Unfortunately, this is not the first assault on the role of the other place; Ministers have had a go at doing the same thing before, with proposals to thwart the role of
the House of Lords in deciding on secondary legislation. The Joint Committee on Conventions looked into the issues in detail in 2006, and comprehensively rejected the case for impeding the ability of peers to say no to regulations on occasion. Indeed, it found, quite specifically:
There are situations in which it is consistent both with the Lords' role in Parliament as a revising chamber, and with Parliament's role in relation to delegated legislation, for the Lords to threaten to defeat an SI. For example...when the parent Act was a skeleton Bill, and the provisions of the SI are of the sort more normally found in primary legislation.
Part 11 of the Bill is so skeletal as to be positively emaciated. That is why we tabled amendment (a) to Lords amendment No. 160to restore the basic right of a second Chamber in a bicameral Parliament to reject, in the last resort, a legislative proposal of which it does not approve. Ministers sometimes seem to forget that statutory instruments are legislation and should be treated as such. It is only right to treat them in that way, in terms of process, because we get better regulations as a result. The amendment is a welcome step forward.
Mr. Clive Betts (Sheffield, Attercliffe) (Lab): Given that we are talking about matters that are not subject to the Parliament Act, is the hon. Lady saying she believes that the other place should have a right to veto legislation passed by this House?
Julia Goldsworthy: No, not a veto. I just think it is appropriate that the treatment of regulations made under the Bill should be consistent with the treatment of other regulations. The House of Lords has a right to consider issues such as council tax, business improvement districts and the levies that I mentioned, but are not given financial privilege; I see no reason why the regulations that we are discussing should not be viewed in those terms.

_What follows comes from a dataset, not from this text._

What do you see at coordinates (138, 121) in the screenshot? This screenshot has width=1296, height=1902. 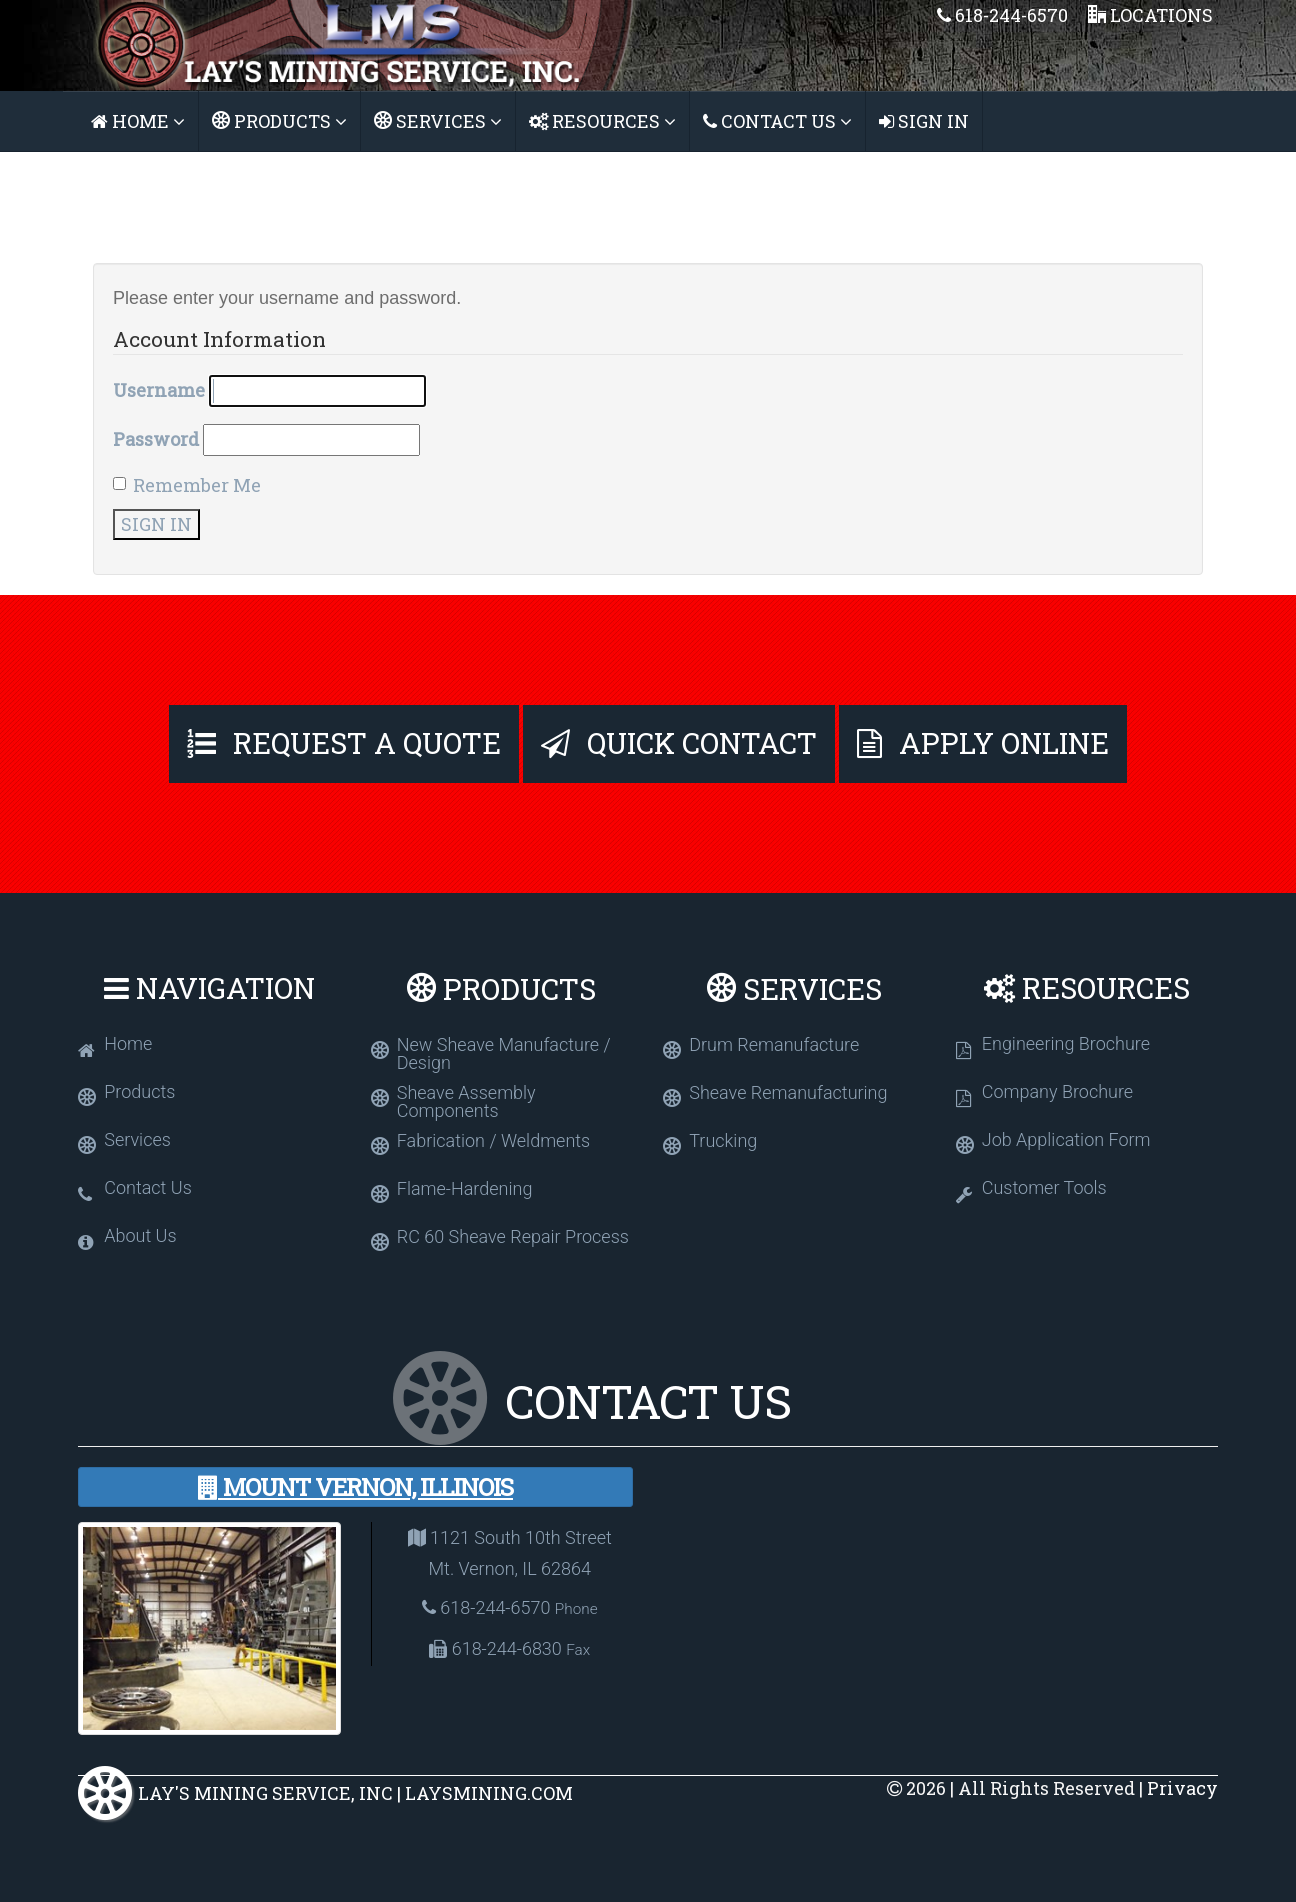 I see `Home` at bounding box center [138, 121].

Almost all the substantial improvements made to the Bill are the result of pressure in the other place. It seems inappropriate to exclude the Lords from the process of putting flesh on the bones of this legislation. Peers have succeeded in getting some detail in the Bill, which is an improvement on what we had in this place. The process has proved that they are well placed to make rational, reasonable improvements as a result of genuinely cross-party consensus. On climate change, commons and open spaces, national policy statements, cross-examination during planning hearings, and peoples right to avoid nuisance, the House of Lords has made a real difference to the Bill. It is better for their work on it, and the Minister should recognise that by withdrawing his opposition to a sensible amendment. He should allow another place to do its work, as we do ours. Those of us who believe in a bicameral Parliament should support the amendment.
John Healey: Lords amendment No. 160 was introduced on Third Reading in another place. It would put in place a new procedure for the Lords role in secondary legislation. As such, it would create a precedent in the constitutional relations between this House and the other place. It is not appropriate to make such changes and precedents, which could affect other forms of secondary legislation, at the tail end of a Planning Bill.